Today we are tackling a pretty heavy subject: spoiling your children.
Growing up, my mother used to frequently say, “Money is the source of all evil.”
Not only was money evil but it was a personality killer, a relationship ruiner, and a poison to all things good and decent and fluffy in the world. Because of this, there was quite a shortage of things in my house: running water, reliable electricity, food….
I once overheard my stepdad’s plan to buy each of us three kids one long sleeved shirt for the winter, then when summer rolled around, we could simply cut the sleeves off, set them aside, and sew them back on for the following winter. Needless to say, I wasn’t the fucking prom queen.
My mother reminded us often that we would be so much better off than our spoiled, lunch-and-dinner-having peers. We were going to have charisma and toughness and the favor of the Lord! All of the kids at school who had things like college funds and music lessons and clothes were going to end up vapid and selfish and boring, and then probably go to hell.
Now, I perfectly understand that my situation was not the norm, but the sentiment is entirely too common. The message around the trailer park, the housing projects, the grocery section of the 7-Eleven was very clear: money made people bad.
As an adult I see this mentality still thrives, and not just in ridiculously poor communities. The middle class have adopted the delightful motto of “once they’re 18, they’re on their own!” and “They have all the money they need to attend The School of Hard Knocks!” with the same fervor as the “money is the source of all evil” crowd.
This madness must stop, so let’s talk about it:
Spoiling your children
Let me make this perfectly clear: having money set aside for your children does not make them spoiled. It will not make them bad people. It will not prevent them from learning the “value” of hard work. That is some bullshit that not only is keeping you down, but keeping down the generations of you’s to come.
It doesn’t matter how broke you are; if you have children, make an appointment with an investment firm and chuck a 20 dollar bill into your child’s college fund. Minuscule contributions now add up to big money eighteen years from now.
You have an obligation to set your child up for success. Unfortunately, it’s not the lack of funds that prevent people from providing opportunities for their children. It’s something I like to call…
The Pride of Poverty
The poor and middle class cherish how we “come from nothing,” how our children will be “good people, not obsessed with money,” that “money isn’t everything.” That you can somehow instill self sufficiency onto your offspring by pushing them out of the nest without a safety net.
These are the money myths that will prevent your kids from becoming successful people. These are the myths that will prevent your children from ever being in the financial position to take care of you when you need it. The facts?
- A study published in June by Johns Hopkins suggests that the things that really make the difference — between prison and college, success and failure, sometimes even life and death — are money and family.
- Children who are raised without financial security are typically rated by their parents and teachers as having more behavior problems than their peers.
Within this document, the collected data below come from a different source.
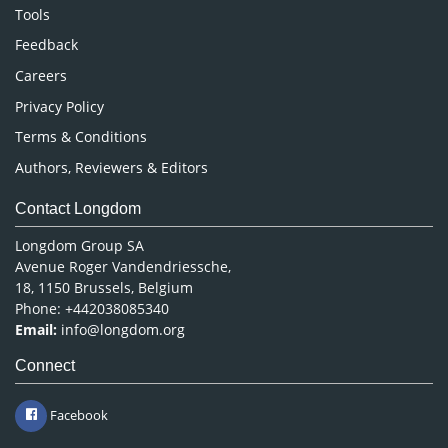
Nursing & Health Care
Tools
Pharmaceutical Sciences
Feedback
Careers
Privacy Policy
Terms & Conditions
Authors, Reviewers & Editors
Contact Longdom
Longdom Group SA
Avenue Roger Vandendriessche,
18, 1150 Brussels, Belgium
Phone: +442038085340
Email:
info@longdom.org
Connect
Facebook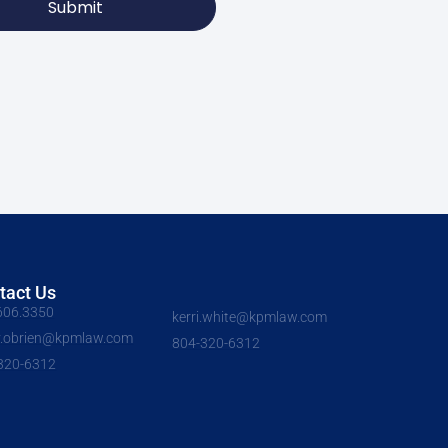
Submit
tact Us
606.3350
kerri.white@kpmlaw.com
y.obrien@kpmlaw.com
804-320-6312
320-6312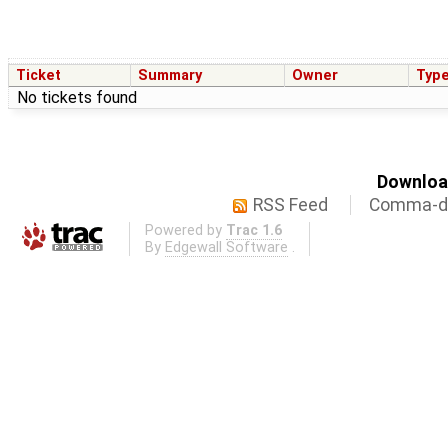
Ticket
Summary
Owner
Typ
No tickets found
Download
RSS Feed
Comma-de
Powered by
Trac 1.6
By
Edgewall Software
.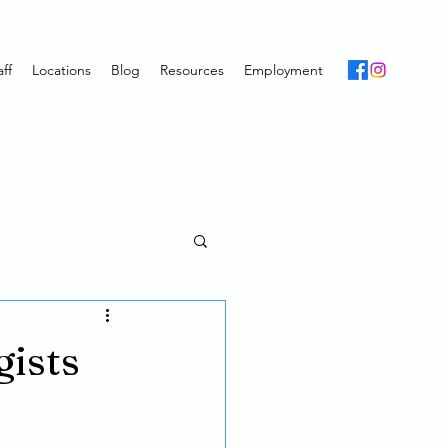
ff
Locations
Blog
Resources
Employment
gists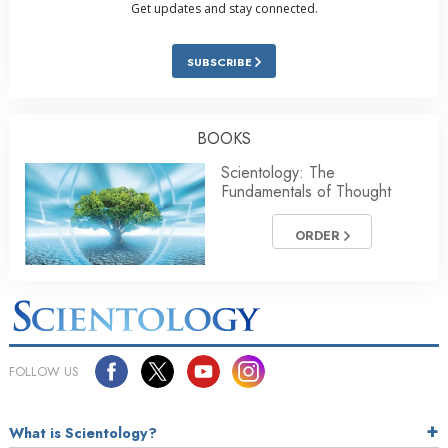
Get updates and stay connected.
SUBSCRIBE
BOOKS
Scientology: The
Fundamentals of Thought
ORDER
FOLLOW US
What is Scientology?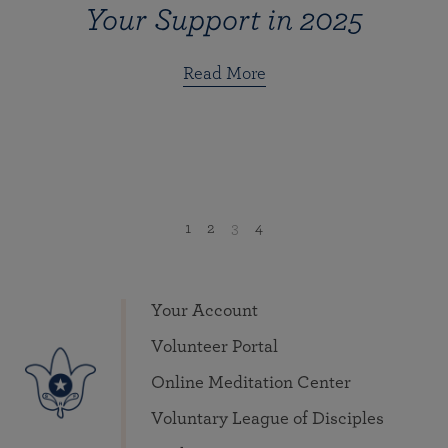
Your Support in 2025
Read More
1
2
3
4
Your Account
Volunteer Portal
Online Meditation Center
Voluntary League of Disciples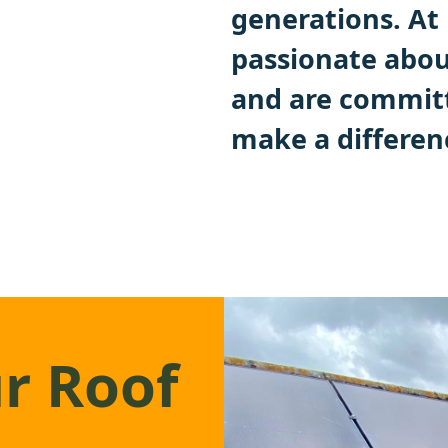
generations. A
passionate abou
and are committ
make a differen
r Roof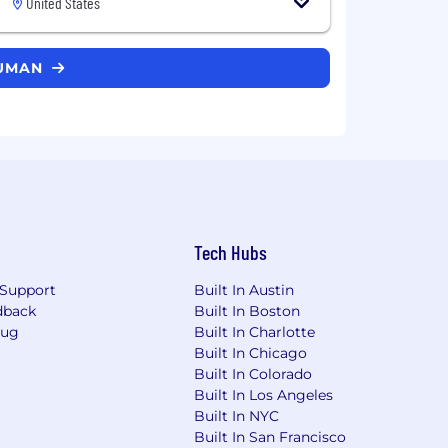
United States
HUMAN
Tech Hubs
Support
Built In Austin
dback
Built In Boston
Bug
Built In Charlotte
Built In Chicago
Built In Colorado
Built In Los Angeles
Built In NYC
Built In San Francisco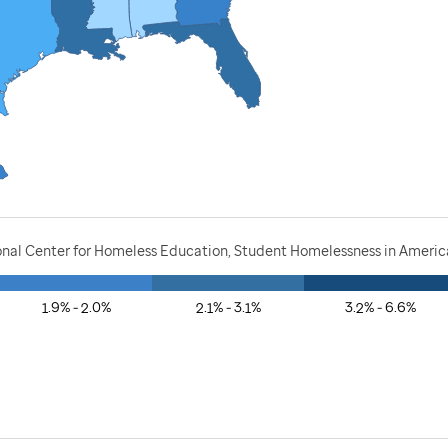
onal Center for Homeless Education, Student Homelessness in America
1.9% - 2.0%
2.1% - 3.1%
3.2% - 6.6%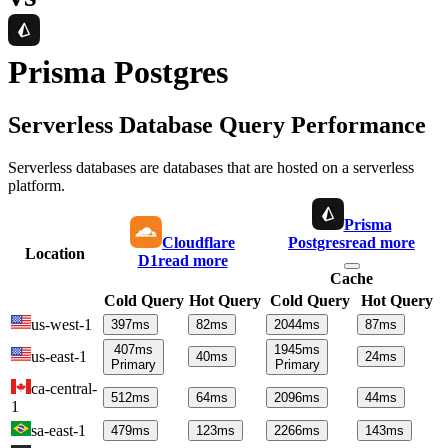
Prisma Postgres
Serverless Database Query Performance
Serverless databases are databases that are hosted on a serverless
platform.
Prisma
Cloudflare
Postgres
read more
Location
D1
read more
Cache
Cold Query
Hot Query
Cold Query
Hot Query
us-west-1
397
ms
82
ms
2044
ms
87
ms
407
ms
1945
ms
us-east-1
40
ms
24
ms
Primary
Primary
ca-central-
512
ms
64
ms
2096
ms
44
ms
1
sa-east-1
479
ms
123
ms
2266
ms
143
ms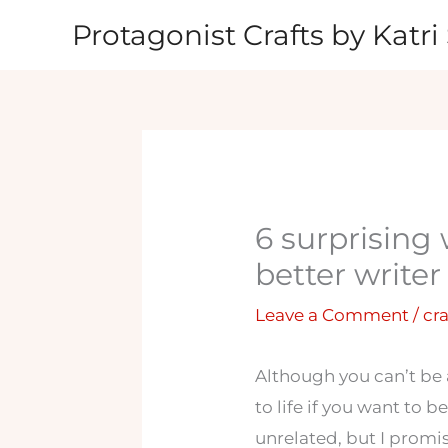
Skip
Protagonist Crafts by Katri 
to
content
6 surprising
better writer
Leave a Comment
/
cra
Although you can’t be 
to life if you want to b
unrelated, but I promi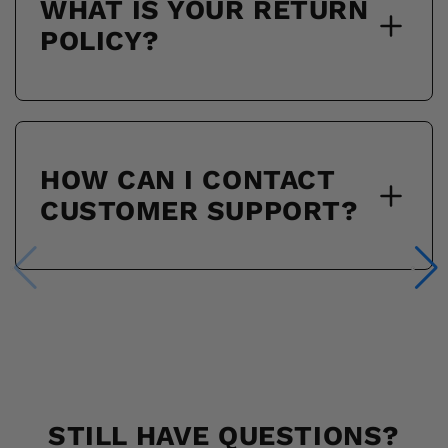
WHAT IS YOUR RETURN
POLICY?
HOW CAN I CONTACT
CUSTOMER SUPPORT?
STILL HAVE QUESTIONS?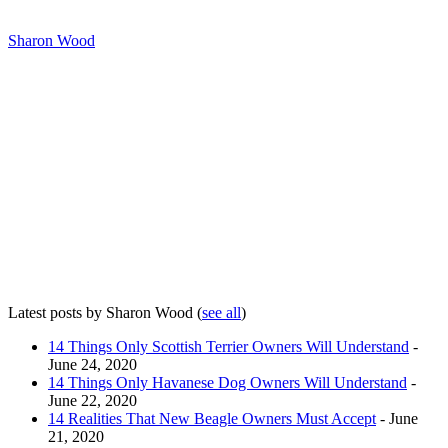
Sharon Wood
Latest posts by Sharon Wood
(
see all
)
14 Things Only Scottish Terrier Owners Will Understand
-
June 24, 2020
14 Things Only Havanese Dog Owners Will Understand
-
June 22, 2020
14 Realities That New Beagle Owners Must Accept
- June
21, 2020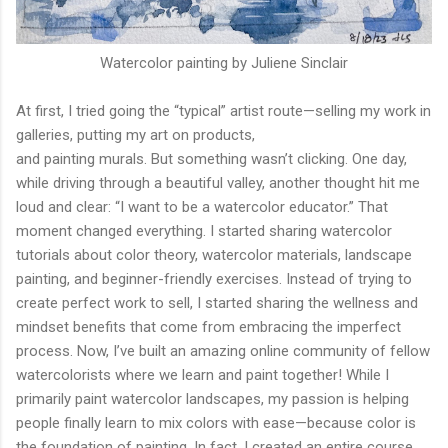
Watercolor painting by Juliene Sinclair
At first, I tried going the “typical” artist route—selling my work in
galleries, putting my art on products,
and painting murals. But something wasn’t clicking. One day,
while driving through a beautiful valley, another thought hit me
loud and clear: “I want to be a watercolor educator.” That
moment changed everything. I started sharing watercolor
tutorials about color theory, watercolor materials, landscape
painting, and beginner-friendly exercises. Instead of trying to
create perfect work to sell, I started sharing the wellness and
mindset benefits that come from embracing the imperfect
process. Now, I’ve built an amazing online community of fellow
watercolorists where we learn and paint together! While I
primarily paint watercolor landscapes, my passion is helping
people finally learn to mix colors with ease—because color is
the foundation of painting. In fact, I created an entire course,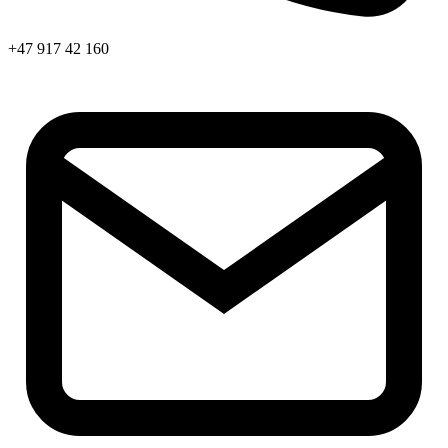
+47 917 42 160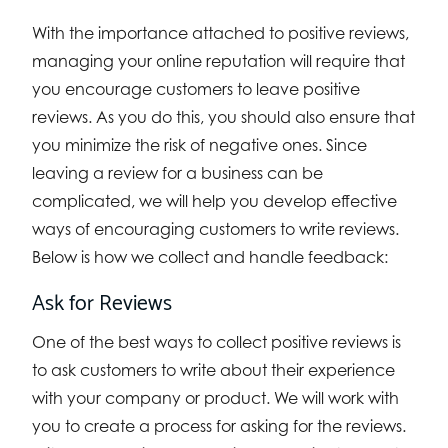
With the importance attached to positive reviews,
managing your online reputation will require that
you encourage customers to leave positive
reviews. As you do this, you should also ensure that
you minimize the risk of negative ones. Since
leaving a review for a business can be
complicated, we will help you develop effective
ways of encouraging customers to write reviews.
Below is how we collect and handle feedback:
Ask for Reviews
One of the best ways to collect positive reviews is
to ask customers to write about their experience
with your company or product. We will work with
you to create a process for asking for the reviews.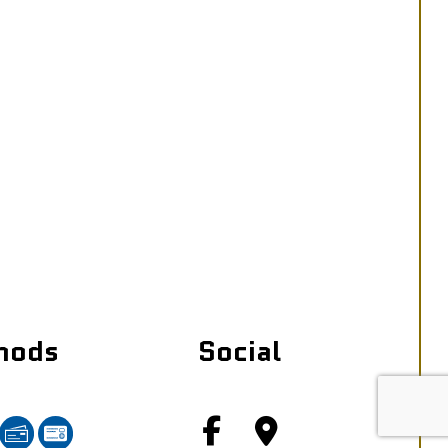
hods
Social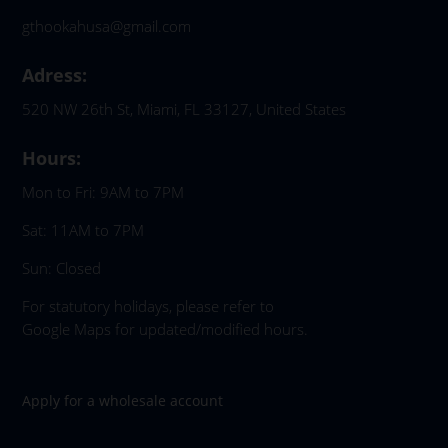
gthookahusa@gmail.com
Adress:
520 NW 26th St, Miami, FL 33127, United States
Hours:
Mon to Fri: 9AM to 7PM
Sat: 11AM to 7PM
Sun: Closed
For statutory holidays, please refer to
Google Maps for updated/modified hours.
Apply for a wholesale account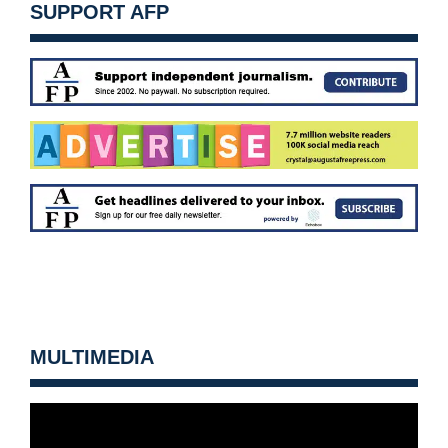
SUPPORT AFP
MULTIMEDIA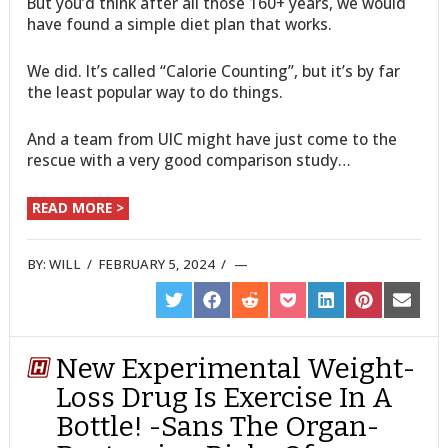
But you’d think after all those 160+ years, we would
have found a simple diet plan that works.
We did. It’s called “Calorie Counting”, but it’s by far
the least popular way to do things.
And a team from UIC might have just come to the
rescue with a very good comparison study…
READ MORE >
BY:
WILL
/
FEBRUARY 5, 2024
/
SHARE
SHARE
SHARE
SHARE
SHARE
SHARE
SHARE
ON
ON
ON
ON
ON
ON
ON
TWITTER
FACEBOOK
REDDIT
POCKET
LINKEDIN
PINTEREST
EMAIL
New Experimental Weight-
Loss Drug Is Exercise In A
Bottle! -Sans The Organ-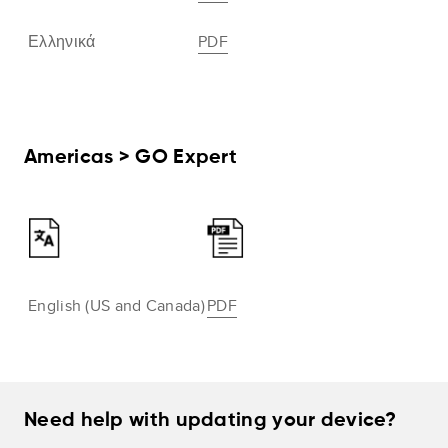
Ελληνικά
PDF
Americas > GO Expert
English (US and Canada)
PDF
Need help with updating your device?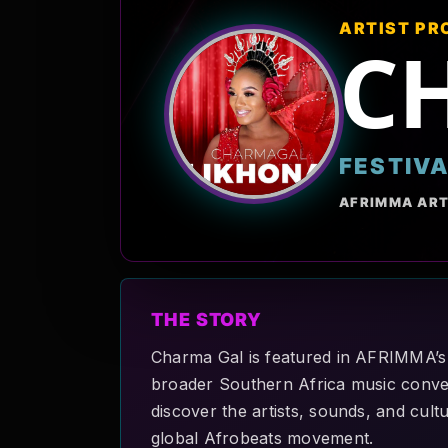
ARTIST PR
C
FESTIV
AFRIMMA ART
THE STORY
Charma Gal is featured in AFRIMMA’s A
broader Southern Africa music convers
discover the artists, sounds, and cult
global Afrobeats movement.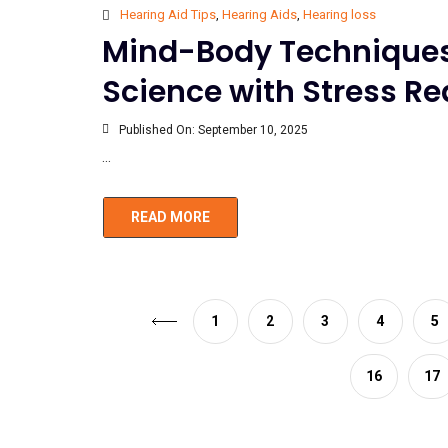
Hearing Aid Tips
,
Hearing Aids
,
Hearing loss
Mind-Body Techniques 
Science with Stress R
Published On:
September 10, 2025
...
READ MORE
1
2
3
4
5
16
17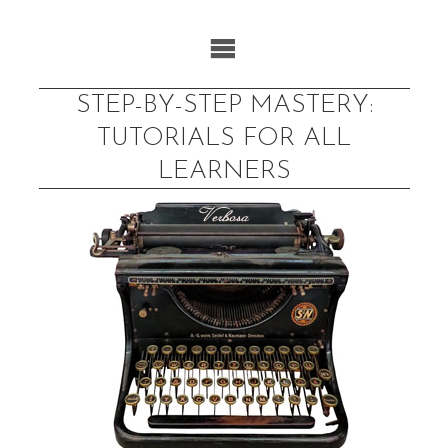
Skip
to
content
STEP-BY-STEP MASTERY:
TUTORIALS FOR ALL
LEARNERS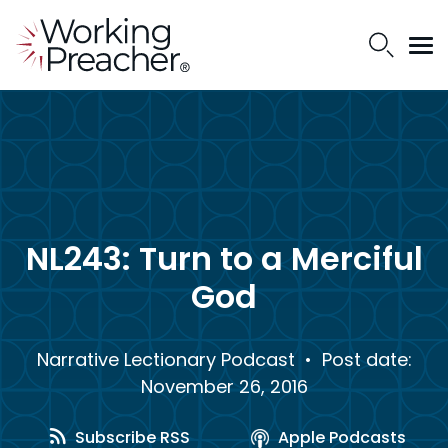
NL243: Turn to a Merciful
God
Narrative Lectionary Podcast
• Post date:
November 26, 2016
Subscribe RSS
Apple Podcasts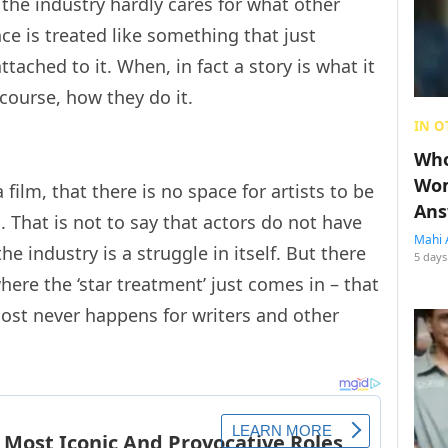
the industry hardly cares for what other
ance is treated like something that just
ttached to it. When, in fact a story is what it
course, how they do it.
IN O
Who
Wom
film, that there is no space for artists to be
Ans
 That is not to say that actors do not have
Mahi 
he industry is a struggle in itself. But there
5 days
where the ‘star treatment’ just comes in – that
most never happens for writers and other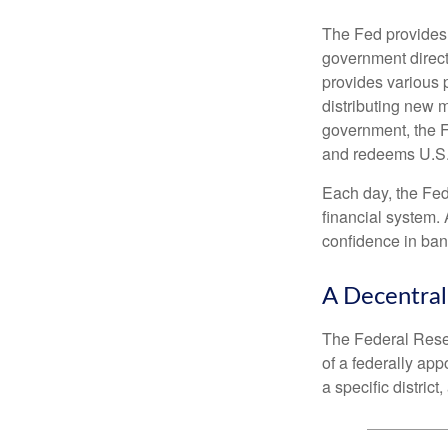
The Fed provides f
government direct
provides various p
distributing new 
government, the F
and redeems U.S.
Each day, the Fed
financial system. 
confidence in bank
A Decentral
The Federal Reser
of a federally ap
a specific district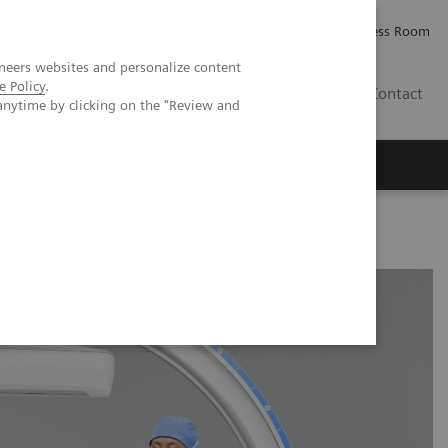
Careers
Investor Relations
Press Room
neers websites and personalize content
e Policy
.
IQ
Contact
anytime by clicking on the "Review and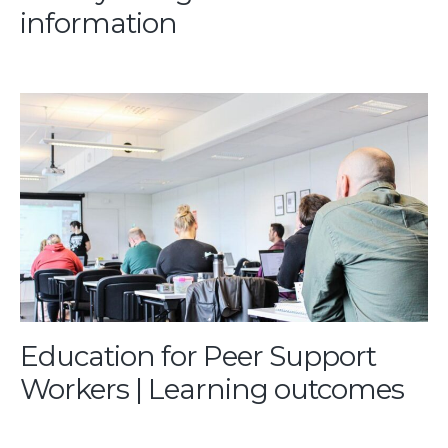
information
Education for Peer Support
Workers | Learning outcomes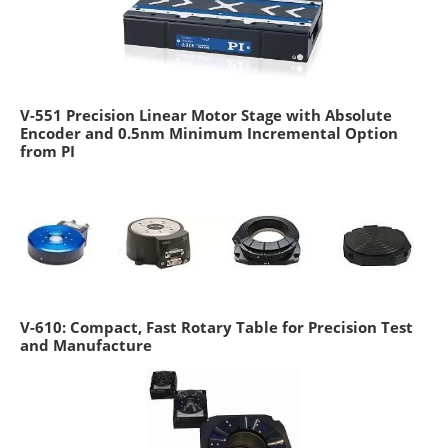
V-551 Precision Linear Motor Stage with Absolute
Encoder and 0.5nm Minimum Incremental Option
from PI
V-610: Compact, Fast Rotary Table for Precision Test
and Manufacture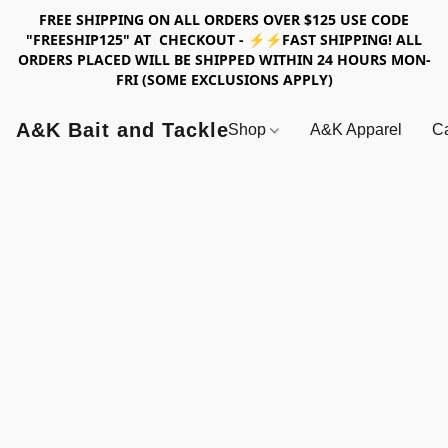
FREE SHIPPING ON ALL ORDERS OVER $125 USE CODE
"FREESHIP125" AT CHECKOUT - ⚡⚡FAST SHIPPING! ALL
ORDERS PLACED WILL BE SHIPPED WITHIN 24 HOURS MON-
FRI (SOME EXCLUSIONS APPLY)
A&K Bait and Tackle
Shop
A&K Apparel
Ca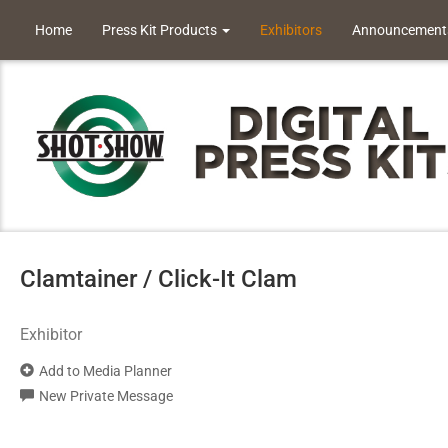
Home
Press Kit Products
Exhibitors
Announcement
Clamtainer / Click-It Clam
Exhibitor
Add to Media Planner
New Private Message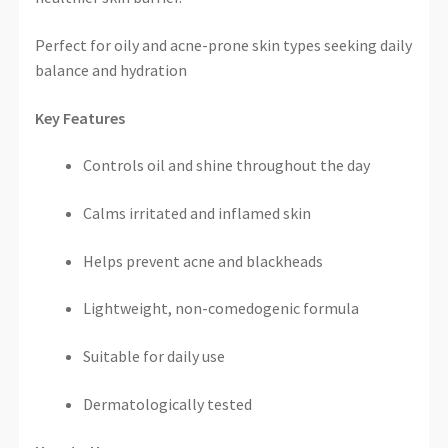
Perfect for oily and acne-prone skin types seeking daily
balance and hydration
Key Features
Controls oil and shine throughout the day
Calms irritated and inflamed skin
Helps prevent acne and blackheads
Lightweight, non-comedogenic formula
Suitable for daily use
Dermatologically tested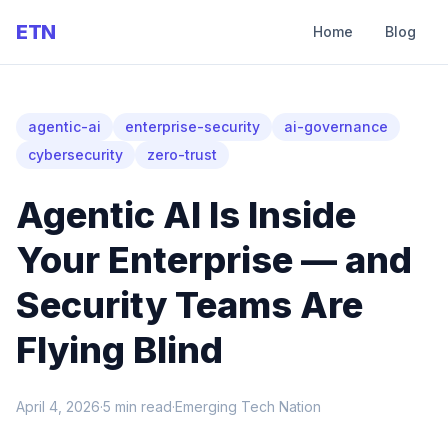
ETN
Home
Blog
agentic-ai
enterprise-security
ai-governance
cybersecurity
zero-trust
Agentic AI Is Inside
Your Enterprise — and
Security Teams Are
Flying Blind
April 4, 2026
·
5
min read
·
Emerging Tech Nation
In childhood, this is reflected in elevated levels of externalizing problems, such as aggression and acting out, and internalizing problems, such as depression and anxiety; in adolescence and later adulthood, in higher rates of non-marital fertility and criminal activity.
You’re not raising a tough, self-sufficient child with a good heart who doesn’t worship the almighty dollar. You are setting your progeny up for emotional instability, mental illness, lifelong poverty, and criminal activity.
So let me repeat: ditch the myths, momma, grab your change jar, catch the bus, and talk to a professional about how you can end the poverty cycle for that little person in your life that you want better for.